Stored data:
########

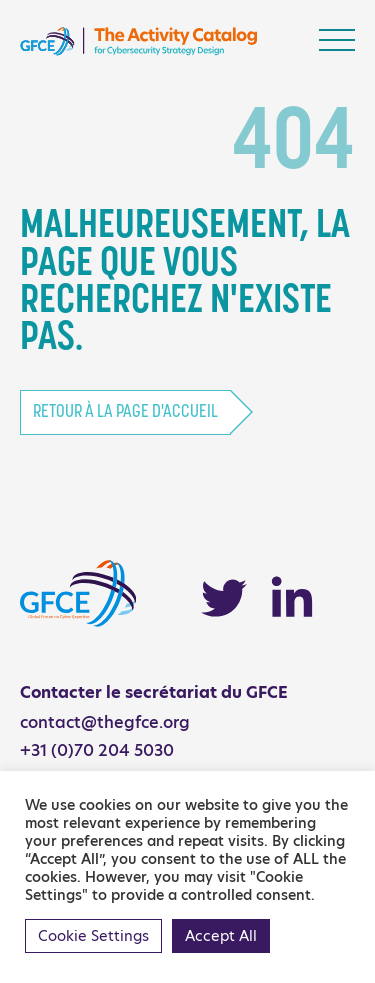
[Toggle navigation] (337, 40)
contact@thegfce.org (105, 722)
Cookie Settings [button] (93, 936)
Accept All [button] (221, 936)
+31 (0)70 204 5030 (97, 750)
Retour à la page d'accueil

########

## Exercise aim
All that is wanted is the set of lines from the one with "contact@thegfce.org (105, 722)" through the last line of the entries, both included, output exactly.

## Solution
contact@thegfce.org (105, 722)
Cookie Settings [button] (93, 936)
Accept All [button] (221, 936)
+31 (0)70 204 5030 (97, 750)
Retour à la page d'accueil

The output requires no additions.